TASK DESCRIPTION
Go line by line through the records below. Copy whichever lines contain the string "POSTECH".

EXERCISE DATA: Begin

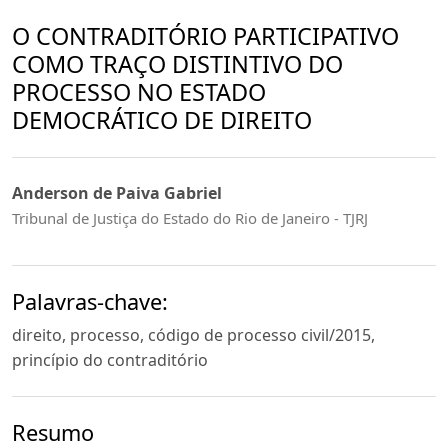
O CONTRADITÓRIO PARTICIPATIVO
COMO TRAÇO DISTINTIVO DO
PROCESSO NO ESTADO
DEMOCRÁTICO DE DIREITO
Anderson de Paiva Gabriel
Tribunal de Justiça do Estado do Rio de Janeiro - TJRJ
Palavras-chave:
direito, processo, código de processo civil/2015,
princípio do contraditório
Resumo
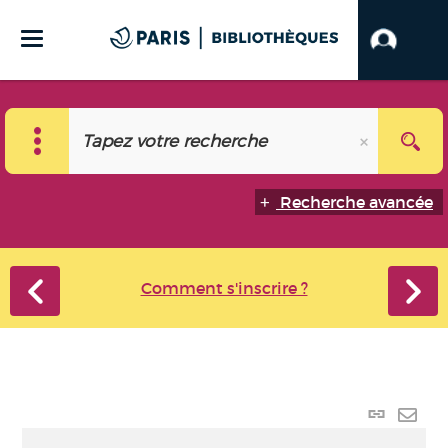
Recherche avancée
Comment s'inscrire ?
Lien
perma
Envo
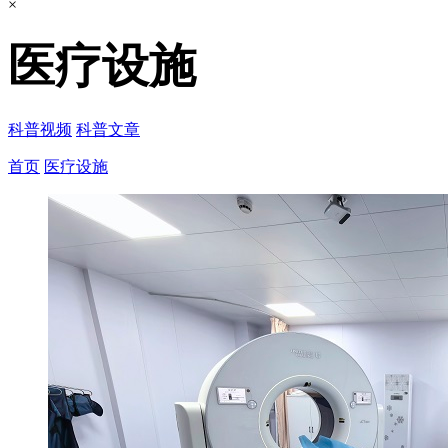
×
医疗设施
科普视频
科普文章
首页
医疗设施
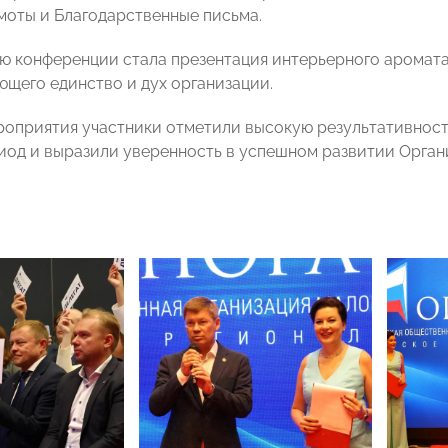
моты и Благодарственные письма.
ю конференции стала презентация интерьерного аромата
щего единство и дух организации.
роприятия участники отметили высокую результативност
иод и выразили уверенность в успешном развитии Орга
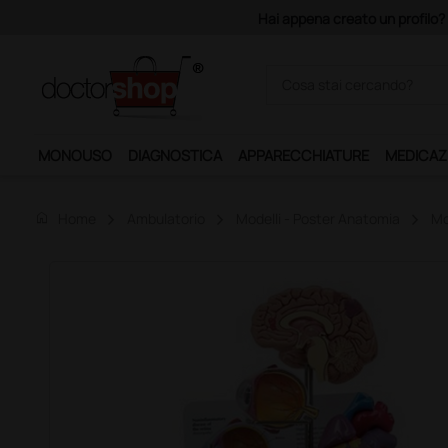
Hai appena creato un profilo? 
MONOUSO
DIAGNOSTICA
APPARECCHIATURE
MEDICAZ
home
Home
Ambulatorio
Modelli - Poster Anatomia
Mo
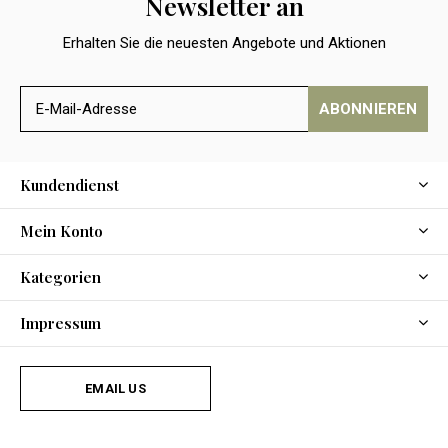
Newsletter an
Erhalten Sie die neuesten Angebote und Aktionen
ABONNIEREN
Kundendienst
Mein Konto
Kategorien
Impressum
EMAIL US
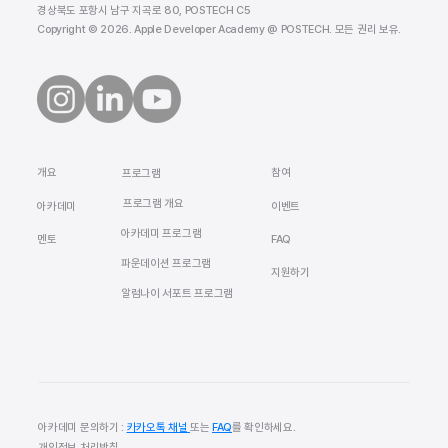
경상북도 포항시 남구 지곡로 80, POSTECH C5
Copyright © 2026. Apple Developer Academy @ POSTECH. 모든 권리 보유.
​개요
참여
프로그램
프로그램 개요
​아카데미
이벤트
아카데미 프로그램
멘토
FAQ
​파운데이션 프로그램
지원하기
알럼나이 서포트 프로그램
아카데미 문의하기 :
카카오톡 채널
또는
FAQ
를 확인하세요.
개인정보 처리방침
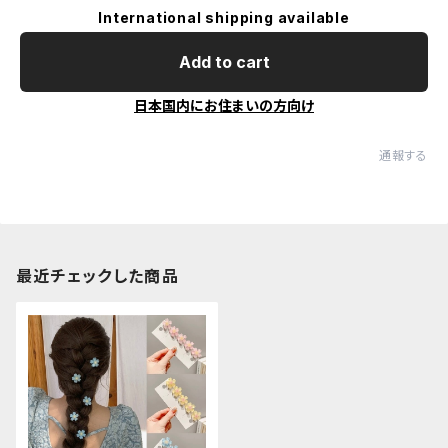
International shipping available
Add to cart
日本国内にお住まいの方向け
通報する
最近チェックした商品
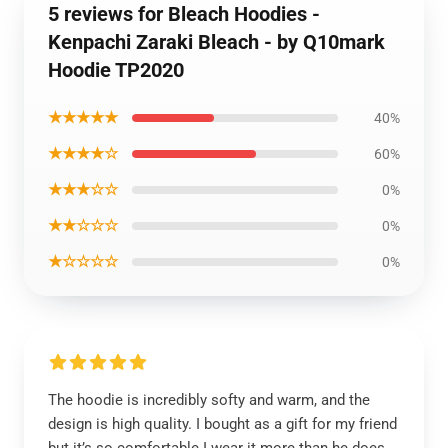
5 reviews for Bleach Hoodies -
Kenpachi Zaraki Bleach - by Q10mark
Hoodie TP2020
★★★★★
40%
★★★★☆
60%
★★★☆☆
0%
★★☆☆☆
0%
★☆☆☆☆
0%
The hoodie is incredibly softy and warm, and the
design is high quality. I bought as a gift for my friend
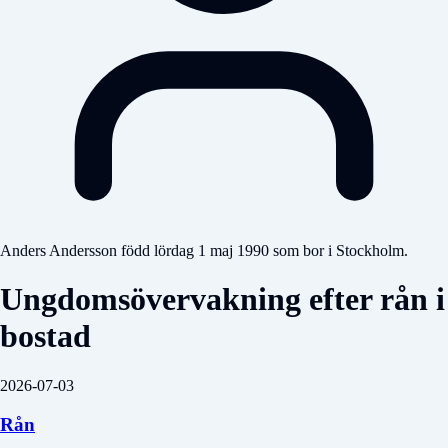
Anders Andersson född lördag 1 maj 1990 som bor i Stockholm.
Ungdomsövervakning efter rån i
bostad
2026-07-03
Rån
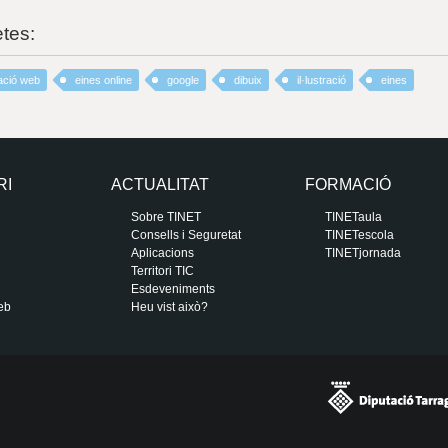
etes:
ació web
eines online
google
dibuix
il·lustració
eines
RI
ACTUALITAT
FORMACIÓ
Sobre TINET
TINETaula
Consells i Seguretat
TINETescola
Aplicacions
TINETjornada
Territori TIC
Esdeveniments
eb
Heu vist això?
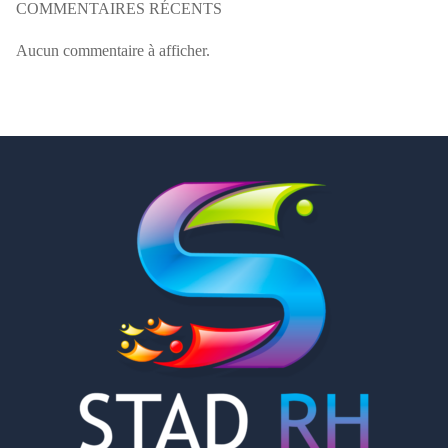
COMMENTAIRES RÉCENTS
Aucun commentaire à afficher.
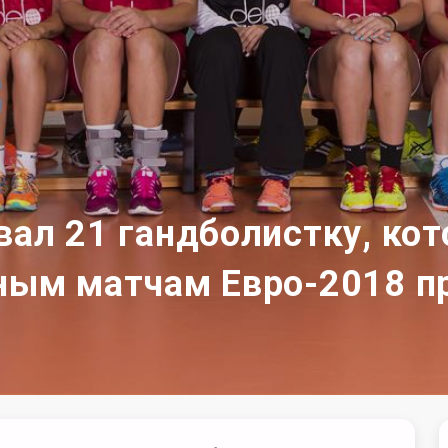
вал 21 гандболистку, ко
ным матчам Евро-2018 п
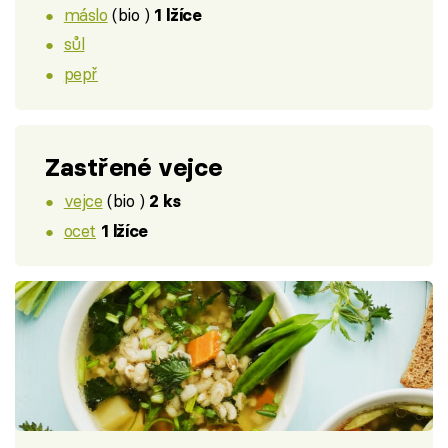
máslo
(bio )
1 lžíce
sůl
pepř
Zastřené vejce
vejce
(bio )
2 ks
ocet
1 lžíce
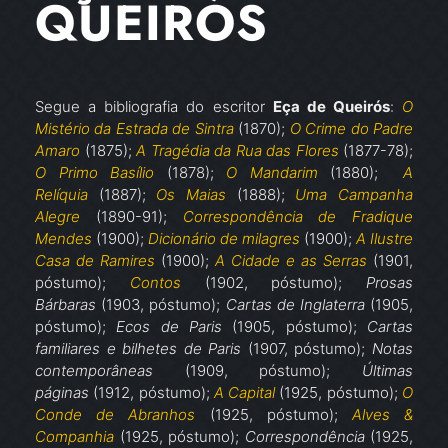
QUEIRÓS
Segue a bibliografia do escritor
Eça de Queirós
:
O
Mistério da Estrada de Sintra
(1870);
O Crime do Padre
Amaro
(1875);
A Tragédia da Rua das Flores
(1877-78);
O Primo Basílio
(1878);
O Mandarim
(1880);
A
Relíquia
(1887);
Os Maias
(1888);
Uma Campanha
Alegre
(1890-91);
Correspondência de Fradique
Mendes
(1900);
Dicionário de milagres
(1900);
A Ilustre
Casa de Ramires
(1900);
A Cidade e as Serras
(1901,
póstumo);
Contos
(1902, póstumo);
Prosas
Bárbaras
(1903, póstumo);
Cartas de Inglaterra
(1905,
póstumo);
Ecos de Paris
(1905, póstumo);
Cartas
familiares e bilhetes de Paris
(1907, póstumo);
Notas
contemporâneas
(1909, póstumo);
Últimas
páginas
(1912, póstumo);
A Capital
(1925, póstumo);
O
Conde de Abranhos
(1925, póstumo);
Alves &
Companhia
(1925, póstumo);
Correspondência
(1925,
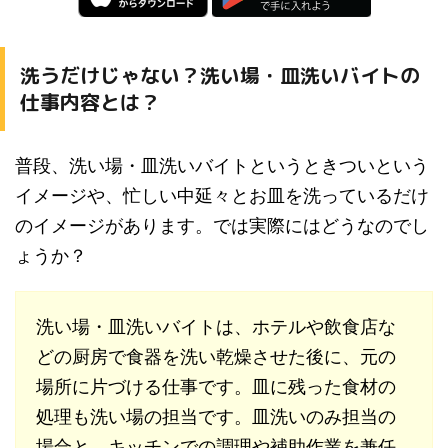
洗うだけじゃない？洗い場・皿洗いバイトの
仕事内容とは？
普段、洗い場・皿洗いバイトというときついという
イメージや、忙しい中延々とお皿を洗っているだけ
のイメージがあります。では実際にはどうなのでし
ょうか？
洗い場・皿洗いバイトは、ホテルや飲食店な
どの厨房で食器を洗い乾燥させた後に、元の
場所に片づける仕事です。皿に残った食材の
処理も洗い場の担当です。皿洗いのみ担当の
場合と、キッチンでの調理や補助作業を兼任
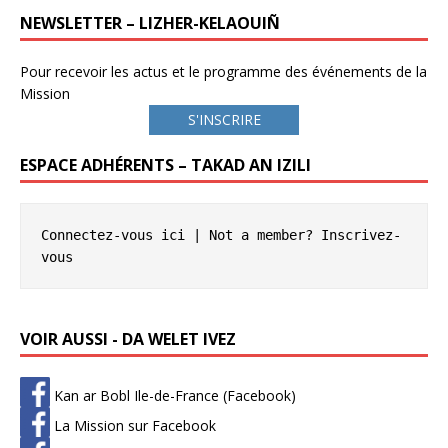
NEWSLETTER – LIZHER-KELAOUIÑ
Pour recevoir les actus et le programme des événements de la
Mission
S'INSCRIRE
ESPACE ADHÉRENTS – TAKAD AN IZILI
Connectez-vous ici
 | Not a member? 
Inscrivez-
vous
VOIR AUSSI - DA WELET IVEZ
Kan ar Bobl Ile-de-France (Facebook)
La Mission sur Facebook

EXERCISE DATA: End

WORKED SOLUTION
경상북도 포항시 남구 지곡로 80, POSTECH C5
Copyright © 2026. Apple Developer Academy @ POSTECH. 모든 권리 보유.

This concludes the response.